(How to complete this task): Return the records verbatim.
Segment Start: Data section
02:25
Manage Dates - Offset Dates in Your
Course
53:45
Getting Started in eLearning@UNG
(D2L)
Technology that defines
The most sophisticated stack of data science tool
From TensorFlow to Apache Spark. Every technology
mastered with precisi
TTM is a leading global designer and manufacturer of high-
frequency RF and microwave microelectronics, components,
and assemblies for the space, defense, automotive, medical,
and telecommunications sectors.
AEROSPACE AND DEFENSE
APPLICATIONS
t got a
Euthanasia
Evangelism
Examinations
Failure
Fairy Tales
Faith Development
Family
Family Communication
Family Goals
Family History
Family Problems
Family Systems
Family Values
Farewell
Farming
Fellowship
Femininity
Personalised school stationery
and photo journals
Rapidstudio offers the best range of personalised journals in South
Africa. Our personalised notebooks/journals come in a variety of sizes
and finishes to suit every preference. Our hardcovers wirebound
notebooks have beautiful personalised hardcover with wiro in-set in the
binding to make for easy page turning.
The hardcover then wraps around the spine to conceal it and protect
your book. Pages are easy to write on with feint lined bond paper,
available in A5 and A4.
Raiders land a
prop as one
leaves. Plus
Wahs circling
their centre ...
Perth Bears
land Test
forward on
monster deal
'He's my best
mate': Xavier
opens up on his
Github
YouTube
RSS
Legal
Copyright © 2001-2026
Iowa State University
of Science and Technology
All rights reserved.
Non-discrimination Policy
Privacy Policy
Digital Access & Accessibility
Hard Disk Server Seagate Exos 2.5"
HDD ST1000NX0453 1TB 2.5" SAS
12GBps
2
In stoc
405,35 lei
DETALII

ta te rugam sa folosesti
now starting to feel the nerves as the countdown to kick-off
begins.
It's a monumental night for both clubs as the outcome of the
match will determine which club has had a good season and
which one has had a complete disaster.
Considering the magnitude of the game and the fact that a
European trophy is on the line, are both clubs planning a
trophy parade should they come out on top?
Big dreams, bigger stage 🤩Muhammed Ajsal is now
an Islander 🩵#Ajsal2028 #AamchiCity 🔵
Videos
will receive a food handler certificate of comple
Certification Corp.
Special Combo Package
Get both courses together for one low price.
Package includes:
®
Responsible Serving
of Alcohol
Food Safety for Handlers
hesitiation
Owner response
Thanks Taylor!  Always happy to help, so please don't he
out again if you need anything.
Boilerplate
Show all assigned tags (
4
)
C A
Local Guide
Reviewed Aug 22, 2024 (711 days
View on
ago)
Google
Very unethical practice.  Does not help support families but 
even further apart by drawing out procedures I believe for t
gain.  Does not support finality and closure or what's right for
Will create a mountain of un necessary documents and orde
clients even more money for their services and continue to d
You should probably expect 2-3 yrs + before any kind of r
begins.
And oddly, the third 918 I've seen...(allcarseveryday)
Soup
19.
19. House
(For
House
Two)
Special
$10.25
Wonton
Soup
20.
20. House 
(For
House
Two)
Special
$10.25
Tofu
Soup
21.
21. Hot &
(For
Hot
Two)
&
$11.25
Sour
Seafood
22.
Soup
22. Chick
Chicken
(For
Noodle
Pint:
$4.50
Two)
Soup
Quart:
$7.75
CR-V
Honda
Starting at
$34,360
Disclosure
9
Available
Segment End: Data section
(Solution to this exercise):
02:25
Manage Dates - Offset Dates in Your
Course
53:45
Getting Started in eLearning@UNG
(D2L)
Technology that defines
The most sophisticated stack of data science tool
From TensorFlow to Apache Spark. Every technology
mastered with precisi
TTM is a leading global designer and manufacturer of high-
frequency RF and microwave microelectronics, components,
and assemblies for the space, defense, automotive, medical,
and telecommunications sectors.
AEROSPACE AND DEFENSE
APPLICATIONS
t got a
Euthanasia
Evangelism
Examinations
Failure
Fairy Tales
Faith Development
Family
Family Communication
Family Goals
Family History
Family Problems
Family Systems
Family Values
Farewell
Farming
Fellowship
Femininity
Personalised school stationery
and photo journals
Rapidstudio offers the best range of personalised journals in South
Africa. Our personalised notebooks/journals come in a variety of sizes
and finishes to suit every preference. Our hardcovers wirebound
notebooks have beautiful personalised hardcover with wiro in-set in the
binding to make for easy page turning.
The hardcover then wraps around the spine to conceal it and protect
your book. Pages are easy to write on with feint lined bond paper,
available in A5 and A4.
Raiders land a
prop as one
leaves. Plus
Wahs circling
their centre ...
Perth Bears
land Test
forward on
monster deal
'He's my best
mate': Xavier
opens up on his
Github
YouTube
RSS
Legal
Copyright © 2001-2026
Iowa State University
of Science and Technology
All rights reserved.
Non-discrimination Policy
Privacy Policy
Digital Access & Accessibility
Hard Disk Server Seagate Exos 2.5"
HDD ST1000NX0453 1TB 2.5" SAS
12GBps
2
In stoc
405,35 lei
DETALII

ta te rugam sa folosesti
now starting to feel the nerves as the countdown to kick-off
begins.
It's a monumental night for both clubs as the outcome of the
match will determine which club has had a good season and
which one has had a complete disaster.
Considering the magnitude of the game and the fact that a
European trophy is on the line, are both clubs planning a
trophy parade should they come out on top?
Big dreams, bigger stage 🤩Muhammed Ajsal is now
an Islander 🩵#Ajsal2028 #AamchiCity 🔵
Videos
will receive a food handler certificate of comple
Certification Corp.
Special Combo Package
Get both courses together for one low price.
Package includes:
®
Responsible Serving
of Alcohol
Food Safety for Handlers
hesitiation
Owner response
Thanks Taylor!  Always happy to help, so please don't he
out again if you need anything.
Boilerplate
Show all assigned tags (
4
)
C A
Local Guide
Reviewed Aug 22, 2024 (711 days
View on
ago)
Google
Very unethical practice.  Does not help support families but 
even further apart by drawing out procedures I believe for t
gain.  Does not support finality and closure or what's right for
Will create a mountain of un necessary documents and orde
clients even more money for their services and continue to d
You should probably expect 2-3 yrs + before any kind of r
begins.
And oddly, the third 918 I've seen...(allcarseveryday)
Soup
19.
19. House
(For
House
Two)
Special
$10.25
Wonton
Soup
20.
20. House 
(For
House
Two)
Special
$10.25
Tofu
Soup
21.
21. Hot &
(For
Hot
Two)
&
$11.25
Sour
Seafood
22.
Soup
22. Chick
Chicken
(For
Noodle
Pint:
$4.50
Two)
Soup
Quart:
$7.75
CR-V
Honda
Starting at
$34,360
Disclosure
9
Available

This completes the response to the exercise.